Esta é uma família feliz e o argumento centra-se na matriarca da família, Hedwig, uma mulher a viver o seu sonho e, por isso, alheia ao que se passa realmente à sua volta. Sandra Huller dota Hedwig de uma serenidade e paz, só possível numa mulher plenamente realizada, mas existem sinais da sua cumplicidade com o massacre e de soberba perante os estranhos ao seu sonho. Isso, no entanto, nunca nos é esfregado na cara mas é revelado ou sugerido através de palavras, gestos ou objectos que traz para dentro da casa. A progressão da sua personagem revela uma profundidade inesperada no revelar da raiva escondida sob a capa de calma aparente, quando o sonho é revelado ou ameaçado, mas é mais perturbante e intensa quando revela friamente a beleza do seu jardim ou em sinais de carinho com os filhos quando, em segundo plano, vemos as chaminés do campo de Auschwitz.
Rudolf Hӧss é a outra parte deste vector e os sinais, ao início, são ainda menos óbvios, principalmente para quem não esteja a par dos pormenores sórdidos dos campos de concentração. Poderia ser um mero drama romântico, reminiscente da era de ouro de Hollywood, em que o marido se despede da esposa, antes de sair para um longo e cansativo dia de trabalho, como metáfora do afamado sonho americano – “Com trabalho árduo e sacrifício, teremos a nossa vida de sonho”, parece dizer. Rudolf Hӧss é a personificação do malévolo sonho nazi tornado ainda mais real por ser e parecer tão humano. Quando perto do final, Rudolf Hӧss desce sozinho uma escada gigante e parece ouvir algo a cada patamar, a metáfora é evidente: são os fantasmas de todas as suas vítimas a gritar por vingança. Nos momentos finais já não é Rudolf Hӧss mas sim o actor Christian Friedel a libertar-se da personagem que encarnou, e o espectador estará com ele na “sarjeta”, a conter uma infinidade de sensações. Não tenho memória recente de uma saída de sala mais silenciosa do que a que presenciei neste The Zone of Interest.
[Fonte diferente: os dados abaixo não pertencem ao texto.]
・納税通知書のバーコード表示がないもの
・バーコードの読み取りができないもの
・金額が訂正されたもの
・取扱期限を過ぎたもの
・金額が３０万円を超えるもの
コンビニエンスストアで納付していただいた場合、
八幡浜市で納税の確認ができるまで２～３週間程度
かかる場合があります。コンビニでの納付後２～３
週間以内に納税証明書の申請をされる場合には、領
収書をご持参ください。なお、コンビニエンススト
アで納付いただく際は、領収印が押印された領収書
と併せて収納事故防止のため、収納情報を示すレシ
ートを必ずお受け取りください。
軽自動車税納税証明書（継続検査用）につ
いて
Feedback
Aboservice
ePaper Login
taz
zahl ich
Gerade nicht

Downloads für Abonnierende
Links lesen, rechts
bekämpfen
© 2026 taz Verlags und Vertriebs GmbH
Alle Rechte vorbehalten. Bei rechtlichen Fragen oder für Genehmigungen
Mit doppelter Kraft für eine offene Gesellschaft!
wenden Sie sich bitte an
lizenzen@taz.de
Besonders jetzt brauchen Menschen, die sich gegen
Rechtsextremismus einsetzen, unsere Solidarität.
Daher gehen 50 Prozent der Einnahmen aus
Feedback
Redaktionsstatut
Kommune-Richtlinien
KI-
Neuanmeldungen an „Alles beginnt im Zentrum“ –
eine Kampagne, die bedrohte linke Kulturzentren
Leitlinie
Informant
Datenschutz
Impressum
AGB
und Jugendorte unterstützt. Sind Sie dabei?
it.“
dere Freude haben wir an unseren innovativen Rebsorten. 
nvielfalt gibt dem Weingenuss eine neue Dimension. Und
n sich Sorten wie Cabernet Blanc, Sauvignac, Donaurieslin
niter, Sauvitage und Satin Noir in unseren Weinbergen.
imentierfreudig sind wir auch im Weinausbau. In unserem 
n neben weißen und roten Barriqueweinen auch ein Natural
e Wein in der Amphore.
O argumento comete um erro ao sair da bolha insuportável de perfeição artificial, e entrar no mundo de intriga política nazi, de planos maquiavélicos do holocausto e de desfiles intermináveis de fardas militares e de distribuição de culpas. É compreensível o sentido e a intenção de Martin Amis e Jonathan Glazer em colocar as cartas na mesa, mas quando anteriormente vemos o endoutrinar do ódio e do medo nos filhos da família Hӧss, e como o seu perpetuar facilmente passa entre gerações até gerar a indiferença sobre o sofrimento humano, percebemos o quão perto da perfeição poderia ter chegado. Pois isso sim é o verdadeiro momento de terror, o de perceber que a Humanidade ainda não aprendeu a sua lição. Até quando? Até quando pergunto eu?